After a surgery to remove 6 or 7 inches of his colon, Dad started chemo therapy to rid him of the many tumors on his liver and lungs. The kind of chemo he was on is a rough one, causing a lot of pain and nausea. He actually only lost very little of his hair, mostly on his arms and legs and chest, while retaining most of the hair on his head and face. He then went through 12 rounds of that chemo, with very little results. The doctors we were seeing gave us very little hope, and we had gotten to the “focused-on-time-and-quality-of-it” phase, away from the treatment one. God intervened at this time and sent us to Louisville, to a wonderful surgeon there, who was able to completely irradiate the cancer in his liver. At this point we did not believe the spot on his lung was actually cancer, just a spot on his lung, since he smoked for 20+ years. In the recent weeks, though, we have discovered that he does have cancerous activity in his lungs, and he will soon be starting chemo again for that.

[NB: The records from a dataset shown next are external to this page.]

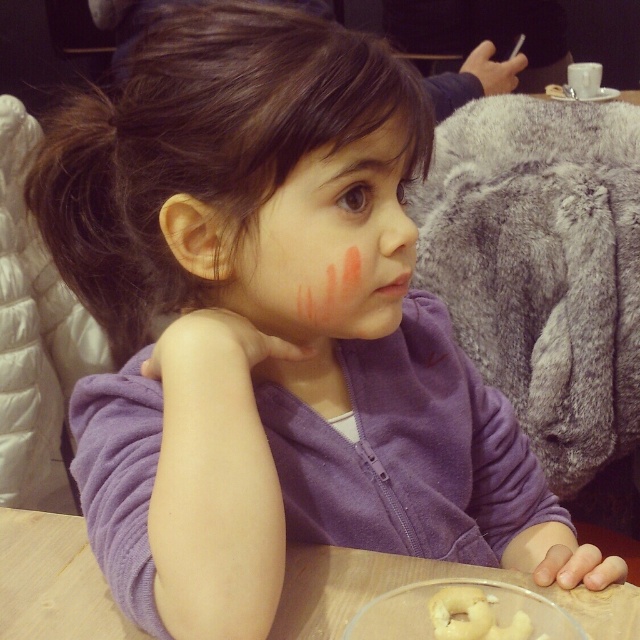 Is fuzzy gray stuffed animal at right thinner than wooden table at lower center?

Indeed, fuzzy gray stuffed animal at right has a lesser width compared to wooden table at lower center.

Which is above, fuzzy gray stuffed animal at right or wooden table at lower center?

fuzzy gray stuffed animal at right

The height and width of the screenshot is (640, 640). I want to click on fuzzy gray stuffed animal at right, so click(541, 268).

Based on the photo, can you confirm if fuzzy gray stuffed animal at right is bigger than matte pink blush at center?

Yes.

Identify the location of fuzzy gray stuffed animal at right. (541, 268).

Does wooden table at lower center have a lesser width compared to white doughnut at lower center?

It is impossible to know what it is like to have a family member with cancer, until you actually have one. Daily life is strange, and very rarely constant. At one point, while Dad was on chemo, we were to a point where we did have a sort of schedule. One weekend, Dad would feel good and be doing great, and then the next weekend, after his chemo, he would not be doing as well. It was to the point where we would ask, “If Dad feels okay…” before we would speak to Mom. It was a hard time, a time that I don’t like to speak about much, because I really don’t know what to say. We were still a family. We still laughed together, we still cried together, we still watched TV together. Our lives went on, they were just riddled with cancer.

1 comment:

Tamara said...

Oh, gosh, I know all too well how strange things are--reality becomes twisted and suspended, and sooo many things change. You learn a lot about yourself as a person, and a lot about other people and their character. Sarah, I hope and pray that your dad's chemo is working and that I continue to hear only positive news about his fight.